Nas celebrações papais no Vaticano, em geral, uma estátua de Nossa Senhora com Jesus no colo tem lugar de destaque. Descubra a história dessa obra de arte
Paulo Teixeira / Aleteia
Missa com o Papa no Vaticano é uma coisa linda. Coral, sons, incenso, as belas palavras do Pontífice e a emoção dos fiéis. Sempre do lado esquerdo do altar é colocada uma estátua da Virgem Maria. Em Geral, uma imagem de Maria com o menino Jesus no colo. Diante dessa obra de arte os papes fazem reverência, oferecem incenso e demonstram afeto à Mãe de Deus.
Interessante pensar que na Basílica de São Pedro, com seus cinco séculos de história, uma estátua relativamente recente é colocada em destaque. Para ter uma noção, o baldaquino do altar da Basílica de São Pedro foi construído por Gian Lorenzo Bernini no início de 1600 com o bronze do Panteão, que data dos primeiros séculos da era Cristã. Já a estátua de Nossa Senhora colocada sobre o baldaquino, junto ao altar, é do século XIX e realizada em madeira.
Uma relíquia da arte sacra brasileira, desconhecida por muitos no Brasil, tornou-se parte essencial das liturgias papais no Vaticano. A peça, uma escultura de madeira de Nossa Senhora de Montserrat, foi um presente do presidente João Goulart ao Papa Paulo VI em 1963, por ocasião do início de seu ministério petrino.
A entrega da escultura ocorreu durante um almoço na embaixada brasileira junto à Santa Sé, em julho de 1963, onde Goulart a entregou pessoalmente a membros da Cúria Romana. Desde então, a imagem integra o acervo do Vaticano, sob a tutela do Ofício das Celebrações Litúrgicas Pontifícias.
O Papa Paulo VI, conhecido por sua apreciação por esculturas em madeira, designou que a imagem fosse colocada em sua antessala pontifícia. Em 2011, o Papa Bento XVI foi além, determinando que a peça acompanhasse as principais celebrações na Basílica Vaticana e na Praça de São Pedro.
Nossa Senhora de Montserrat é a padroeira da Catalunha, na Espanha. As representações trazem Nossa Senhora Negra e a chamam de “moreneta”. No entanto, o exemplar brasileiro se distingue pela pele clara, uma característica que surpreende muitos fiéis. Essa peculiaridade tem uma explicação histórica: quando a devoção a Montserrat chegou ao Brasil no final do século XVI, a imagem espanhola era representada com o rosto claro. Foi somente a partir do século XVII que o acúmulo de fuligem das velas no santuário catalão foi escurecendo a imagem, que acabou se consolidando como a “Virgem Negra”.

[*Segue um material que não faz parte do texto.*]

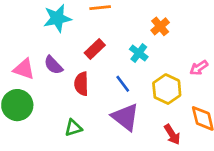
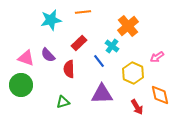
orange cross: (160, 26) -> (128, 26), size x1.5
blue line: (123, 84) -> (99, 61), moved
purple triangle: (125, 117) -> (102, 94), turned -40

Por essa razão, em igrejas brasileiras dedicadas a Nossa Senhora de Montserrat — devoção incentivada pelo governador-geral Francisco de Sousa (1591-1602) —, a Virgem costuma ser retratada com a pele branca.
A escultura do Vaticano é adornada com a técnica do “estofado de ouro”, que combina gesso, cola, folha dourada e pintura em têmpera. Seu manto, originalmente, apresentava uma decoração floral em tons de verde-esmeralda com reflexos dourados, as cores da bandeira do Brasil.
Desde 2011, a peça recebe manutenção periódica nos Museus Vaticanos, sob os cuidados da restauradora Stefania Colesanti, que utiliza técnicas tradicionais e métodos sustentáveis, como o uso da planta marinha posidonia para a reintegração da madeira.
Apesar de sua origem pouco conhecida, a imagem ocupa um lugar singular na vida litúrgica da Igreja. Ela simboliza um encontro de culturas e a devoção a Maria que transcende fronteiras, atuando como um testemunho do laço histórico entre o Brasil, a Catalunha e a Sé de Pedro.